High doses of ionizing irradiation and chemical mutagens induce random mutations and chromosome aberrations in cells of affected organisms and cause acute symptoms, delayed increased risk of cancer and accelerated aging. The mechanism of disease development remains unclear and no treatment exists for consequences of the mutagenic damage.
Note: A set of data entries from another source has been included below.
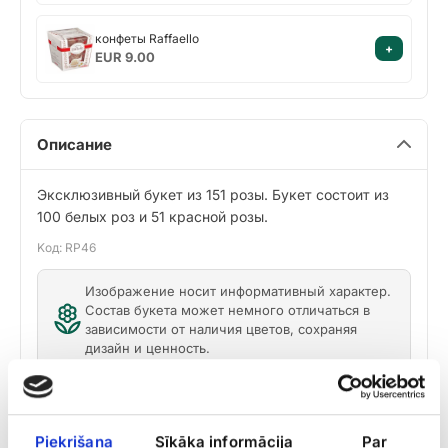
конфеты
конфеты Raffaello
+
Raffaello
EUR 9.00
Описание
Эксклюзивный букет из 151 розы. Букет состоит из
100 белых роз и 51 красной розы.
Kод: RP46
Изображение носит информативный характер.
Состав букета может немного отличаться в
зависимости от наличия цветов, сохраняя
дизайн и ценность.
Доставка
Piekrišana
Sīkāka informācija
Par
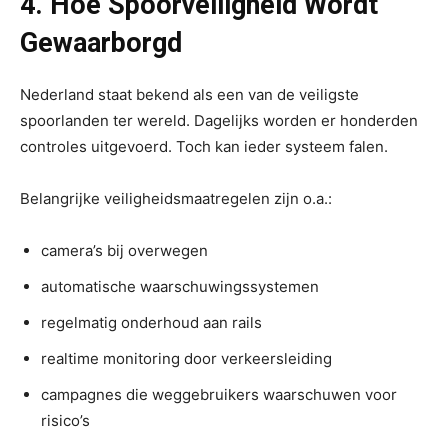
4. Hoe Spoorveiligheid Wordt
Gewaarborgd
Nederland staat bekend als een van de veiligste
spoorlanden ter wereld. Dagelijks worden er honderden
controles uitgevoerd. Toch kan ieder systeem falen.
Belangrijke veiligheidsmaatregelen zijn o.a.:
camera’s bij overwegen
automatische waarschuwingssystemen
regelmatig onderhoud aan rails
realtime monitoring door verkeersleiding
campagnes die weggebruikers waarschuwen voor
risico’s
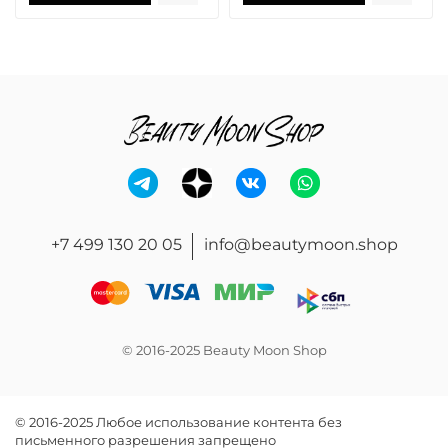
+7 499 130 20 05
info@beautymoon.shop
© 2016-2025 Beauty Moon Shop
© 2016-2025 Любое использование контента без
письменного разрешения запрещено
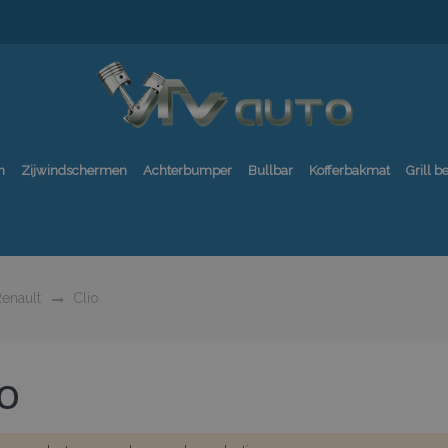
n
Zijwindschermen
Achterbumper
Bullbar
Kofferbakmat
Grill 
enault
Clio
IO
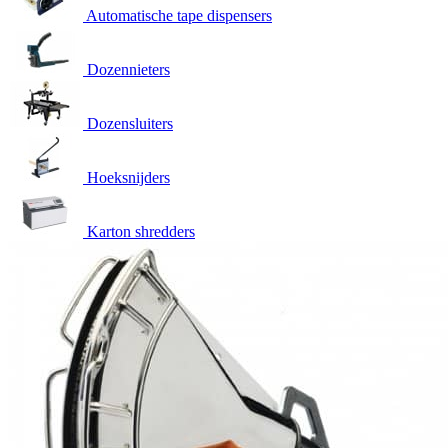
Automatische tape dispensers
Dozennieters
Dozensluiters
Hoeksnijders
Karton shredders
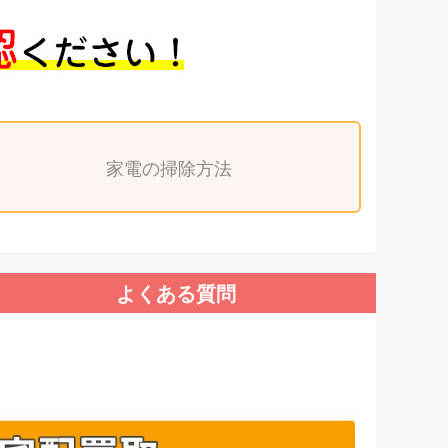
家電の掃除方法
よくある質問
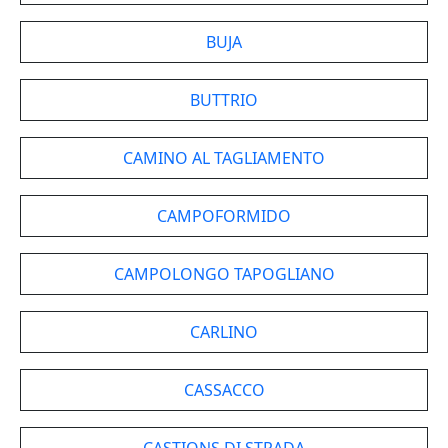
BUJA
BUTTRIO
CAMINO AL TAGLIAMENTO
CAMPOFORMIDO
CAMPOLONGO TAPOGLIANO
CARLINO
CASSACCO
We have proposed recently that extracellular genomic DNA from tissue fluids of a healthy organism, innate receptor-mediated nuclear delivery of this DNA, and its homologous recombination with cellular genomic sequences might function concertedly as a natural proofreading mechanism for somatic cell genomes. Here we hypothesize that cells dying from irradiation or chemical mutagens release heavily damaged DNA fragments that propagate mutations and chromosome aberrations to DNA-recipient cells via this mechanism, inducing cell death and release of their mutated DNA again into the bloodstream. The repeated release of the mutated DNA followed by its incorporation into cellular genomes would spread mutational damage in the affected organism, thus making this DNA the etiologic agent of either radiation sickness or post-mutagen exposure syndrome. The hypothesis opens a possibility to inhibit and treat the disease via administration of non-mutated genomic DNA fragments that would compete with the circulating mutant DNA fragments, entering cells in greater numbers, leading to replacement of mutant segments in cellular genomes.
Results and Conclusions
Injection of fragmented mouse DNA, but not human DNA, into lethally irradiated mice dramatically increased their survival. Similarly, the mouse DNA was more potent than human and salmon DNA in accelerating recovery of the normal leukocyte level in mice treated with the chemical mutagen cyclophosphamide. The species specificity of the DNA therapy suggests that the genomic sequences are the agent producing the effects.